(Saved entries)
###

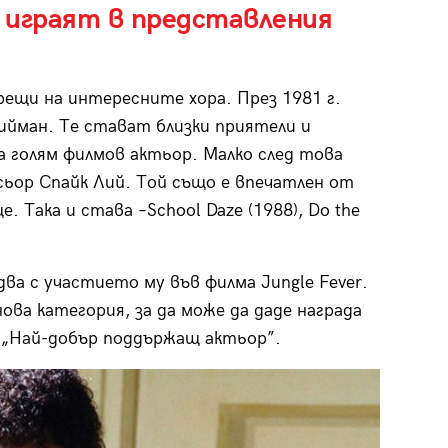
е играят в представления
ещи на интересните хора. През 1981 г.
ийман. Те стават близки приятели и
а голям филмов актьор. Малко след това
ьор Спайк Лий. Той също е впечатлен от
. Така и става –School Daze (1988), Do the
ва с участието му във филма Jungle Fever.
ова категория, за да може да даде награда
а „Най-добър поддържащ актьор”.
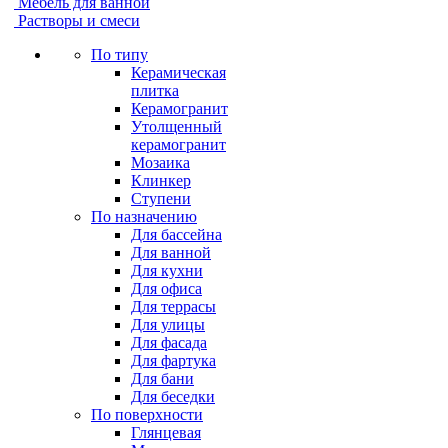
Мебель для ванной
Растворы и смеси
По типу
Керамическая
плитка
Керамогранит
Утолщенный
керамогранит
Мозаика
Клинкер
Ступени
По назначению
Для бассейна
Для ванной
Для кухни
Для офиса
Для террасы
Для улицы
Для фасада
Для фартука
Для бани
Для беседки
По поверхности
Глянцевая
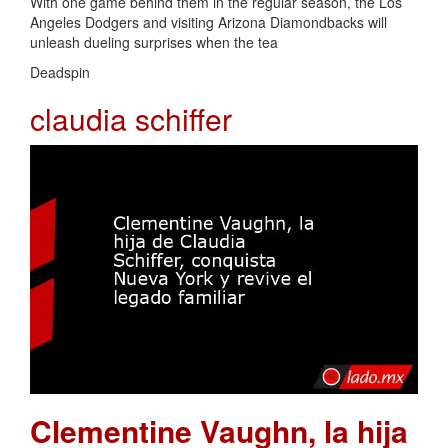
With one game behind them in the regular season, the Los
Angeles Dodgers and visiting Arizona Diamondbacks will
unleash dueling surprises when the tea
Deadspin
claudia schiffer
Clementine Vaughn, la hija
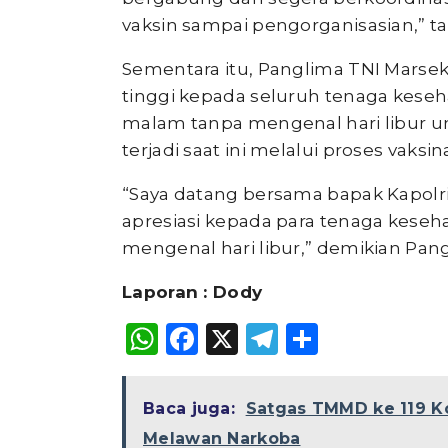
vaksin sampai pengorganisasian,” ta
Sementara itu, Panglima TNI Marsek
tinggi kepada seluruh tenaga keseh
malam tanpa mengenal hari libur 
terjadi saat ini melalui proses vaksi
“Saya datang bersama bapak Kapol
apresiasi kepada para tenaga keseh
mengenal hari libur,” demikian Pang
Laporan : Dody
WhatsApp
Facebook
X
Telegram
Share
Baca juga:
Satgas TMMD ke 119 K
Melawan Narkoba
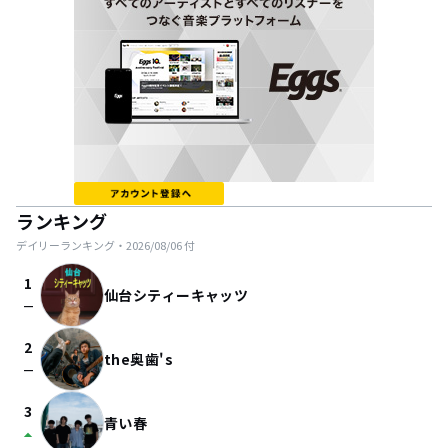
ランキング
デイリーランキング・
2026/08/06
付
1
仙台シティーキャッツ
check_indeterminate_small
2
the奥歯's
check_indeterminate_small
3
青い春
arrow_drop_up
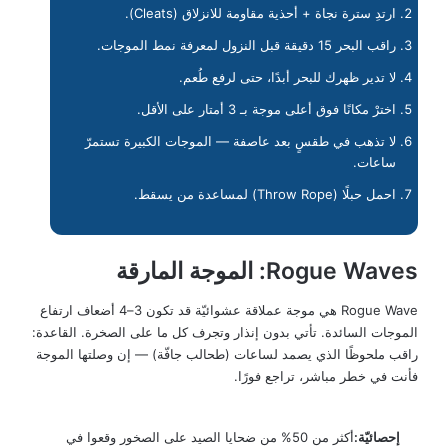
ارتدِ سترة نجاة + أحذية مقاومة للانزلاق (Cleats).
راقب البحر 15 دقيقة قبل النزول لمعرفة نمط الموجات.
لا تدير ظهرك للبحر أبدًا، حتى لرفع طُعم.
اخترْ مكانًا فوق أعلى موجة بـ 3 أمتار على الأقل.
لا تذهب في طقسٍ بعد عاصفة — الموجات الكبيرة تستمرّ
ساعات.
احمل حبلًا (Throw Rope) لمساعدة من يسقط.
Rogue Waves: الموجة المارقة
Rogue Wave هي موجة عملاقة عشوائيّة قد تكون 3–4 أضعاف ارتفاع
الموجات السائدة. تأتي بدون إنذار وتجرف كل ما على الصخرة. القاعدة:
راقب ملحوظًا الذي يصمد لساعات (طحالب جافّة) — إن وصلتها الموجة
فأنت في خطر مباشر، تراجع فورًا.
إحصائيّة:
أكثر من 50% من ضحايا الصيد على الصخور وقعوا في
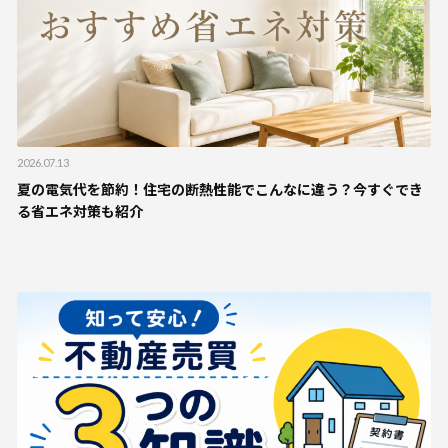
2026.07.13
夏の電気代を節約！住宅の断熱性能でこんなに違う？今すぐでき
る省エネ対策も紹介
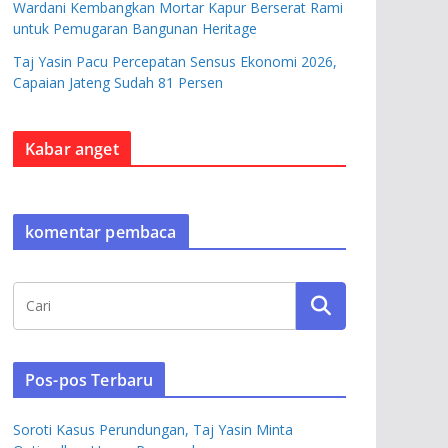
Wardani Kembangkan Mortar Kapur Berserat Rami
untuk Pemugaran Bangunan Heritage
Taj Yasin Pacu Percepatan Sensus Ekonomi 2026,
Capaian Jateng Sudah 81 Persen
Kabar anget
komentar pembaca
Pos-pos Terbaru
Soroti Kasus Perundungan, Taj Yasin Minta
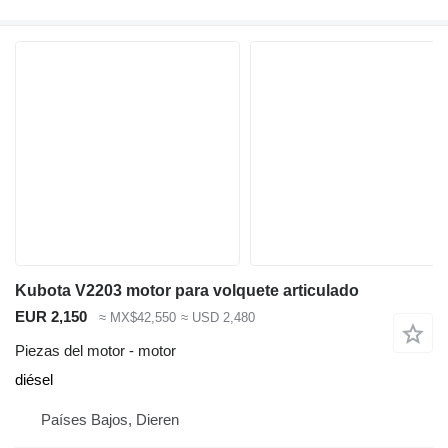
Kubota V2203 motor para volquete articulado
EUR 2,150
≈ MX$42,550
≈ USD 2,480
Piezas del motor - motor
diésel
Países Bajos, Dieren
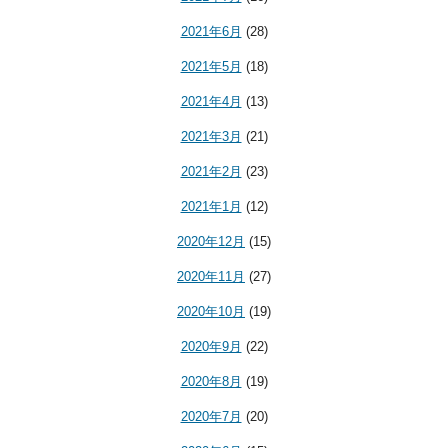
2021年6月
(28)
2021年5月
(18)
2021年4月
(13)
2021年3月
(21)
2021年2月
(23)
2021年1月
(12)
2020年12月
(15)
2020年11月
(27)
2020年10月
(19)
2020年9月
(22)
2020年8月
(19)
2020年7月
(20)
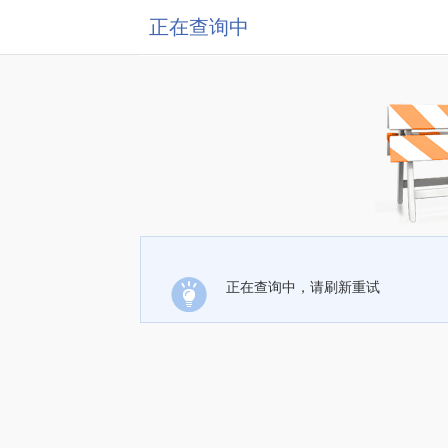
正在查询中
正在查询中，请刷新重试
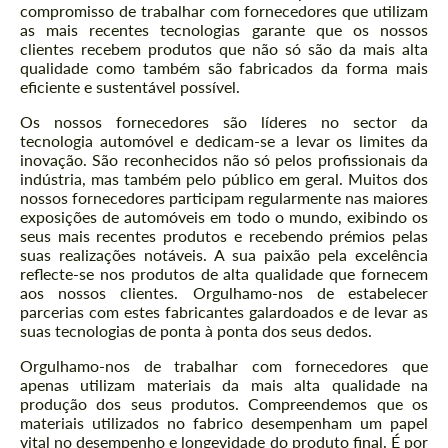
compromisso de trabalhar com fornecedores que utilizam
as mais recentes tecnologias garante que os nossos
clientes recebem produtos que não só são da mais alta
qualidade como também são fabricados da forma mais
eficiente e sustentável possível.
Os nossos fornecedores são líderes no sector da
tecnologia automóvel e dedicam-se a levar os limites da
inovação. São reconhecidos não só pelos profissionais da
indústria, mas também pelo público em geral. Muitos dos
nossos fornecedores participam regularmente nas maiores
exposições de automóveis em todo o mundo, exibindo os
seus mais recentes produtos e recebendo prémios pelas
suas realizações notáveis. A sua paixão pela excelência
reflecte-se nos produtos de alta qualidade que fornecem
aos nossos clientes. Orgulhamo-nos de estabelecer
parcerias com estes fabricantes galardoados e de levar as
suas tecnologias de ponta à ponta dos seus dedos.
Orgulhamo-nos de trabalhar com fornecedores que
apenas utilizam materiais da mais alta qualidade na
produção dos seus produtos. Compreendemos que os
materiais utilizados no fabrico desempenham um papel
vital no desempenho e longevidade do produto final. É por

###

» What is expected: Taking the entries above, extract every line from the one bearing "По поверхности" through the one bearing "komentar pembaca", exactly, with no pictures.

» The answer:
По поверхности
Глянцевая
With one game behind them in the regular season, the Los
Angeles Dodgers and visiting Arizona Diamondbacks will
unleash dueling surprises when the tea
Deadspin
claudia schiffer
Clementine Vaughn, la hija
vaksin sampai pengorganisasian,” ta
Sementara itu, Panglima TNI Marsek
tinggi kepada seluruh tenaga keseh
malam tanpa mengenal hari libur 
terjadi saat ini melalui proses vaksi
“Saya datang bersama bapak Kapol
apresiasi kepada para tenaga keseh
mengenal hari libur,” demikian Pang
Laporan : Dody
WhatsApp
Facebook
X
Telegram
Share
Baca juga:
Satgas TMMD ke 119 K
Melawan Narkoba
ランキング
デイリーランキング・
2026/08/06
付
1
仙台シティーキャッツ
check_indeterminate_small
2
the奥歯's
check_indeterminate_small
3
青い春
arrow_drop_up
ارتدِ سترة نجاة + أحذية مقاومة للانزلاق (Cleats).
راقب البحر 15 دقيقة قبل النزول لمعرفة نمط الموجات.
لا تدير ظهرك للبحر أبدًا، حتى لرفع طُعم.
اخترْ مكانًا فوق أعلى موجة بـ 3 أمتار على الأقل.
لا تذهب في طقسٍ بعد عاصفة — الموجات الكبيرة تستمرّ
ساعات.
احمل حبلًا (Throw Rope) لمساعدة من يسقط.
Rogue Waves: الموجة المارقة
Rogue Wave هي موجة عملاقة عشوائيّة قد تكون 3–4 أضعاف ارتفاع
الموجات السائدة. تأتي بدون إنذار وتجرف كل ما على الصخرة. القاعدة:
راقب ملحوظًا الذي يصمد لساعات (طحالب جافّة) — إن وصلتها الموجة
فأنت في خطر مباشر، تراجع فورًا.
إحصائيّة:
أكثر من 50% من ضحايا الصيد على الصخور وقعوا في
2026.07.13
夏の電気代を節約！住宅の断熱性能でこんなに違う？今すぐでき
る省エネ対策も紹介
Wardani Kembangkan Mortar Kapur Berserat Rami
untuk Pemugaran Bangunan Heritage
Taj Yasin Pacu Percepatan Sensus Ekonomi 2026,
Capaian Jateng Sudah 81 Persen
Kabar anget
komentar pembaca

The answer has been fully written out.